#Decision Tree Assignment


1.  What is a Decision Tree, and how does it work in the context of
classification?
    - A Decision Tree is a supervised machine learning algorithm commonly used for classification tasks. It works by breaking down a dataset into smaller and smaller subsets through a series of decisions, forming a tree-like structure. Each internal node of the tree represents a test on a feature, each branch represents the outcome of that test, and each leaf node corresponds to a class label or prediction. The algorithm selects the best feature to split the data at each step using measures such as Information Gain or Gini Impurity, aiming to create the most distinct separation between classes.
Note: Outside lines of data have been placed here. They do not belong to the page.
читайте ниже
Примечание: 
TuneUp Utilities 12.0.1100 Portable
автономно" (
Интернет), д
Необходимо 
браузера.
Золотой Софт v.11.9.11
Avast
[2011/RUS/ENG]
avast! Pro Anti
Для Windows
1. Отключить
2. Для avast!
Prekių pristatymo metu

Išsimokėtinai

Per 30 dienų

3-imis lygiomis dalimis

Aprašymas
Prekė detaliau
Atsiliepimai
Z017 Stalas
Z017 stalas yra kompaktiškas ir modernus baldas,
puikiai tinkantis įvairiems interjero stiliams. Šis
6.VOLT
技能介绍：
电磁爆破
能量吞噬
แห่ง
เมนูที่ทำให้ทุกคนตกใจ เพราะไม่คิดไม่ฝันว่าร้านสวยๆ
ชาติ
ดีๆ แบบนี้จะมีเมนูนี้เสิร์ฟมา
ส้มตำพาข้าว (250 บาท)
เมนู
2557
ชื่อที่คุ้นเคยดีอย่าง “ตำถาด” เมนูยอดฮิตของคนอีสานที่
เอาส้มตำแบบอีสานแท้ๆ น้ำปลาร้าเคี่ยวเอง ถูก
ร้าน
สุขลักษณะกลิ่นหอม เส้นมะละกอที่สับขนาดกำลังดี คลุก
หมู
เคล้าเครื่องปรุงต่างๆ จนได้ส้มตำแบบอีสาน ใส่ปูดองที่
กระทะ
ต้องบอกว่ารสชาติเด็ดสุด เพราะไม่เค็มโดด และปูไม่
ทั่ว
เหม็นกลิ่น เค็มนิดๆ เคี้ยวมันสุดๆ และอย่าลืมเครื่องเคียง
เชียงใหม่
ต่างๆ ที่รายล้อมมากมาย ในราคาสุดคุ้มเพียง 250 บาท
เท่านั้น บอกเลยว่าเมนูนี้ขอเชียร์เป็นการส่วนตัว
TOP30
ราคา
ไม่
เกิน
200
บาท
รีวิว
This process continues recursively until the data in a node belong to the same class or a stopping condition like maximum depth is reached. In classification, the final prediction is made by following the path of conditions down the tree until reaching a leaf node, which assigns the class label. Decision Trees are easy to interpret and visualize, but they can overfit the training data if not properly pruned or regularized.
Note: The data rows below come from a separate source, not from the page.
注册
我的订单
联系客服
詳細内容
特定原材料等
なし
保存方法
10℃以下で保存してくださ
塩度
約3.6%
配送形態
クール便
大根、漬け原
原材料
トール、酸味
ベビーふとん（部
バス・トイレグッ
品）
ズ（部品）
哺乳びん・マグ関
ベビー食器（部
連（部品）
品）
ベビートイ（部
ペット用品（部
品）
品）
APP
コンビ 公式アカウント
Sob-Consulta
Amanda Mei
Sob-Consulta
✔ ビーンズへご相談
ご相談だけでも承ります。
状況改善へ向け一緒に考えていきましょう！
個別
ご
2. Explain the concepts of Gini Impurity and Entropy as impurity measures.
How do they impact the splits in a Decision Tree?
  - n Decision Trees, impurity measures are used to decide how to split the data at each node so that the resulting subsets are as pure (homogeneous) as possible. Two of the most common impurity measures are Gini Impurity and Entropy. Gini Impurity measures how often a randomly chosen sample from a node would be incorrectly classified if it were randomly labeled according to the class distribution in that node. A Gini value of 0 means the node is pure (all samples belong to one class), while higher values indicate more impurity
  Entropy, on the other hand, is based on the concept of information theory. It measures the amount of uncertainty (or disorder) in a node. Entropy is 0 when the node is pure and reaches its maximum when the classes are equally mixed.When building a Decision Tree, these measures impact how the splits are chosen. The algorithm evaluates all possible features and thresholds, then selects the split that results in the greatest reduction in impurity—known as Information Gain when using entropy, or simply the decrease in Gini Impurity when using Gini. In essence, both measures aim to make the resulting child nodes as pure as possible, which improves the tree’s ability to classify new data accurately.
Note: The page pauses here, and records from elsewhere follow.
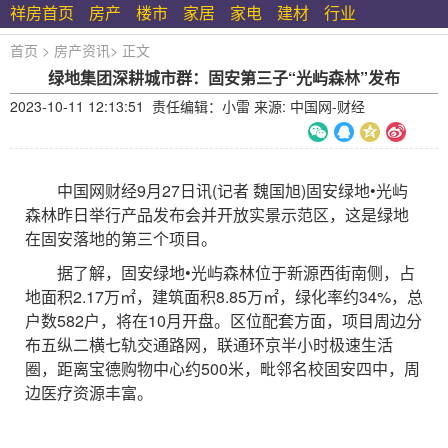
祥房首页
房产
楼市
家居
家电
建材
行业
首页
>
房产资讯
>
正文
绿地集团深耕城市群：固安第三子“光屿森林”发布
2023-10-11 12:13:51 责任编辑：小雷 来源: 中国网-财经
中国网财经9月27日讯(记者 魏国旭)固安绿地•光屿
森林昨日举行产品发布会并开放实景示范区，这是绿地
在固安落地的第三个项目。
据了解，固安绿地•光屿森林位于新源西街南侧，占
地面积2.17万㎡，建筑面积8.85万㎡，绿化率约34%，总
户数582户，将在10月开盘。区位配套方面，项目周边分
布五纵二横七轨交通路网，联通环京半小时极速生活
圈，距离宝德购物中心约500米，毗邻名校固安四中，周
边医疗资源丰富。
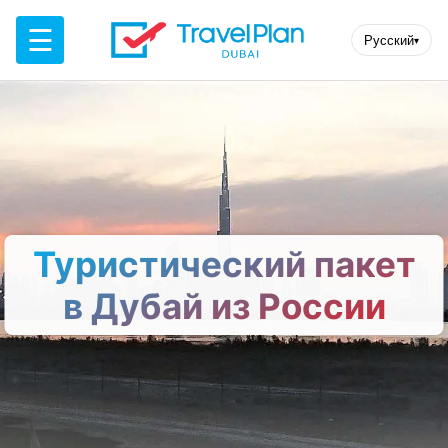
☰
Русский
▾
Туристический пакет
в Дубай из России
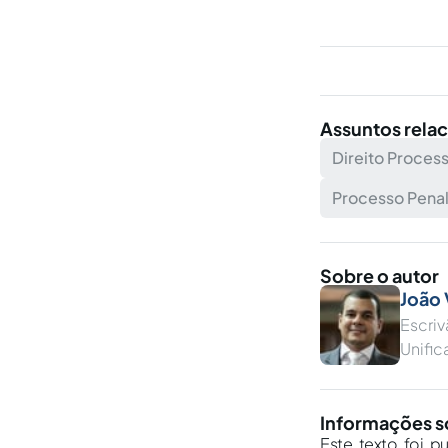
Assuntos rela
Direito Process
Processo Penal
Sobre o autor
João 
Escri
Unific
Informações s
Este texto foi p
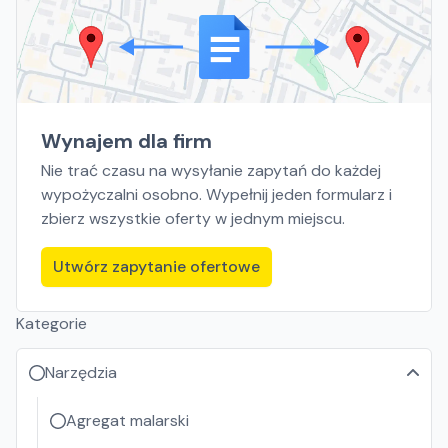
Wynajem dla firm
Nie trać czasu na wysyłanie zapytań do każdej
wypożyczalni osobno. Wypełnij jeden formularz i
zbierz wszystkie oferty w jednym miejscu.
Utwórz zapytanie ofertowe
Kategorie
Narzędzia
Agregat malarski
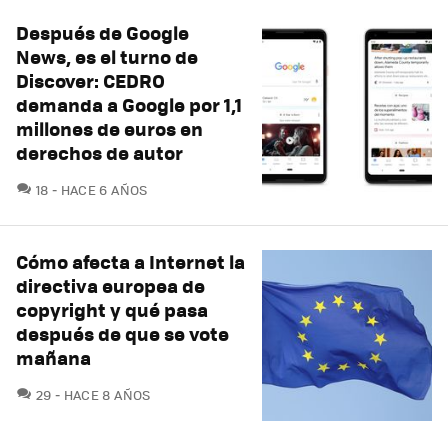
Después de Google
News, es el turno de
Discover: CEDRO
demanda a Google por 1,1
millones de euros en
derechos de autor
COMENTARIOS
18
HACE 6 AÑOS
Cómo afecta a Internet la
directiva europea de
copyright y qué pasa
después de que se vote
mañana
COMENTARIOS
29
HACE 8 AÑOS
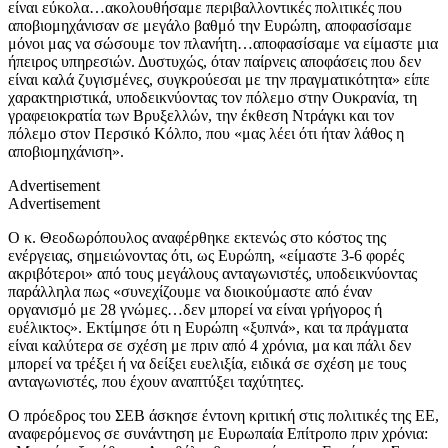
είναι εύκολα…ακολουθήσαμε περιβαλλοντικές πολιτικές που
αποβιομηχάνισαν σε μεγάλο βαθμό την Ευρώπη, αποφασίσαμε
μόνοι μας να σώσουμε τον πλανήτη…αποφασίσαμε να είμαστε μια
ήπειρος υπηρεσιών. Δυστυχώς, όταν παίρνεις αποφάσεις που δεν
είναι καλά ζυγισμένες, συγκρούεσαι με την πραγματικότητα» είπε
χαρακτηριστικά, υποδεικνύοντας τον πόλεμο στην Ουκρανία, τη
γραφειοκρατία των Βρυξελλών, την έκθεση Ντράγκι και τον
πόλεμο στον Περσικό Κόλπο, που «μας λέει ότι ήταν λάθος η
αποβιομηχάνιση».
Advertisement
Advertisement
Ο κ. Θεοδωρόπουλος αναφέρθηκε εκτενώς στο κόστος της
ενέργειας, σημειώνοντας ότι, ως Ευρώπη, «είμαστε 3-6 φορές
ακριβότεροι» από τους μεγάλους ανταγωνιστές, υποδεικνύοντας
παράλληλα πως «συνεχίζουμε να διοικούμαστε από έναν
οργανισμό με 28 γνώμες…δεν μπορεί να είναι γρήγορος ή
ευέλικτος». Εκτίμησε ότι η Ευρώπη «ξυπνά», και τα πράγματα
είναι καλύτερα σε σχέση με πριν από 4 χρόνια, μα και πάλι δεν
μπορεί να τρέξει ή να δείξει ευελιξία, ειδικά σε σχέση με τους
ανταγωνιστές, που έχουν αναπτύξει ταχύτητες.
Ο πρόεδρος του ΣΕΒ άσκησε έντονη κριτική στις πολιτικές της ΕΕ,
αναφερόμενος σε συνάντηση με Ευρωπαία Επίτροπο πριν χρόνια:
3. What is the difference between Pre-Pruning and Post-Pruning in Decision
Trees? Give one practical advantage of using each.
   - Pre-pruning and Post-pruning are two techniques used to prevent Decision Trees from overfitting.

Pre-pruning (Early Stopping): In pre-pruning, the tree-building process is stopped early, before it grows into a fully complex tree. This is done by setting conditions such as maximum depth, minimum number of samples per node, or minimum information gain required to split. The idea is to stop splitting when further divisions are unlikely to provide significant improvement.

Practical Advantage: It reduces training time and computational cost since the tree is kept shallow and simple.

Post-pruning (Pruning after Full Growth): In post-pruning, the tree is first allowed to grow fully, possibly leading to overfitting, and then it is pruned back by removing branches that do not contribute significantly to accuracy. This is often done using validation data or cost-complexity pruning to balance accuracy and simplicity.

Practical Advantage: It generally results in better accuracy on unseen data, since the tree first learns all possible patterns and then removes only the unnecessary complexity.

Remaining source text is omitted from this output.